Retype the data below verbatim; pictures do not belong in the copy.

*** RECORDS FOR THIS TASK ***

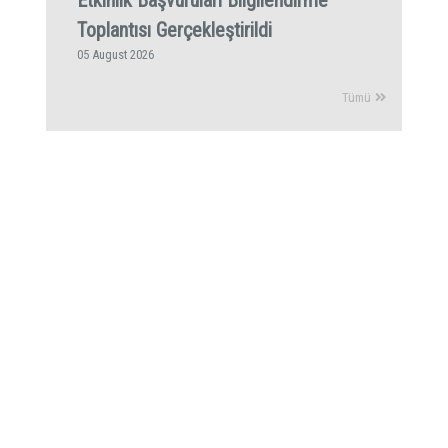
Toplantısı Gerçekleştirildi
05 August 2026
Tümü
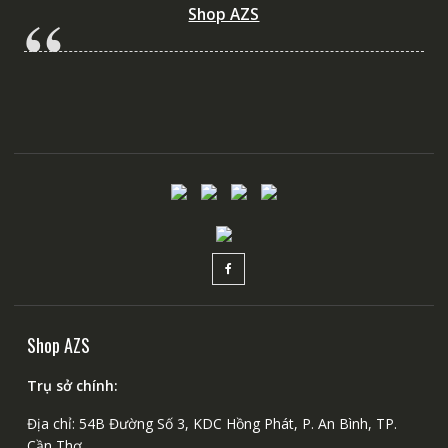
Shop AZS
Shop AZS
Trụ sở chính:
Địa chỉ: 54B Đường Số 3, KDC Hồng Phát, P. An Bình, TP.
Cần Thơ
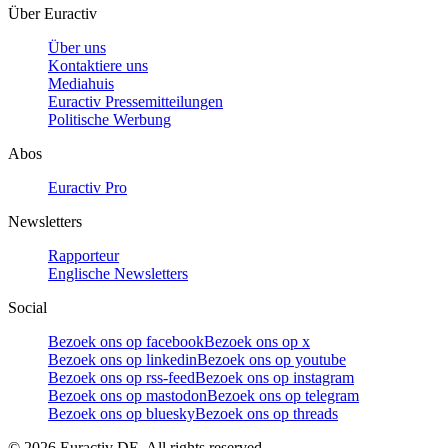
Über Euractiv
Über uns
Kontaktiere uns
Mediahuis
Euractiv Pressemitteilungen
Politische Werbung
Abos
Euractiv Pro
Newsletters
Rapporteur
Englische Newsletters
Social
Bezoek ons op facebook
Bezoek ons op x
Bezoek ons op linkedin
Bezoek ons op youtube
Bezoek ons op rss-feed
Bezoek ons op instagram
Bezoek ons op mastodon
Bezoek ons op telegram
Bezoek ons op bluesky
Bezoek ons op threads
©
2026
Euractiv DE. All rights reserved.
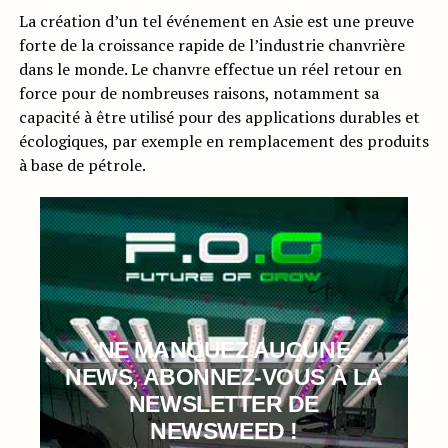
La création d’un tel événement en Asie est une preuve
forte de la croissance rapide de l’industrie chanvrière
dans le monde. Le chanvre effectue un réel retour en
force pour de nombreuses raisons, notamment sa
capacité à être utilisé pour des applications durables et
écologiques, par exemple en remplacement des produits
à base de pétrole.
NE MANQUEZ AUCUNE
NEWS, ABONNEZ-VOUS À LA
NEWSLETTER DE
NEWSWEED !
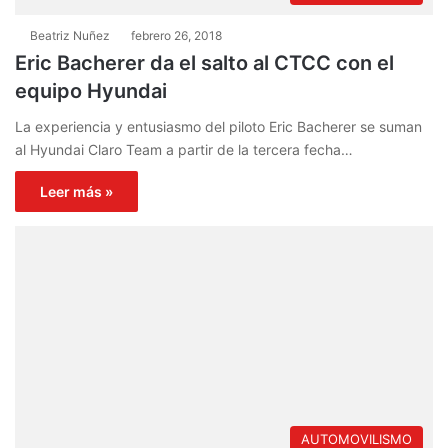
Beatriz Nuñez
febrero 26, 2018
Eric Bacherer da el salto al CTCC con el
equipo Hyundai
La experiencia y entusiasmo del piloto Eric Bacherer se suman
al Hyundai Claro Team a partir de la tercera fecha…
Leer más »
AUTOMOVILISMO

***

ANSWER TO THIS PROBLEM
Toplantısı Gerçekleştirildi
05 August 2026
Tümü
Shop AZS
Shop AZS
Trụ sở chính:
Địa chỉ: 54B Đường Số 3, KDC Hồng Phát, P. An Bình, TP.
Cần Thơ
Über Euractiv
Über uns
Kontaktiere uns
Mediahuis
Euractiv Pressemitteilungen
Politische Werbung
Abos
Euractiv Pro
Newsletters
Rapporteur
Englische Newsletters
Social
Bezoek ons op facebook
Bezoek ons op x
Bezoek ons op linkedin
Bezoek ons op youtube
Bezoek ons op rss-feed
Bezoek ons op instagram
Bezoek ons op mastodon
Bezoek ons op telegram
Bezoek ons op bluesky
Bezoek ons op threads
©
2026
Euractiv DE. All rights reserved.
La création d’un tel événement en Asie est une preuve
forte de la croissance rapide de l’industrie chanvrière
dans le monde. Le chanvre effectue un réel retour en
force pour de nombreuses raisons, notamment sa
capacité à être utilisé pour des applications durables et
écologiques, par exemple en remplacement des produits
à base de pétrole.
NE MANQUEZ AUCUNE
NEWS, ABONNEZ-VOUS À LA
NEWSLETTER DE
NEWSWEED !
Beatriz Nuñez
febrero 26, 2018
Eric Bacherer da el salto al CTCC con el
equipo Hyundai
La experiencia y entusiasmo del piloto Eric Bacherer se suman
al Hyundai Claro Team a partir de la tercera fecha…
Leer más »
AUTOMOVILISMO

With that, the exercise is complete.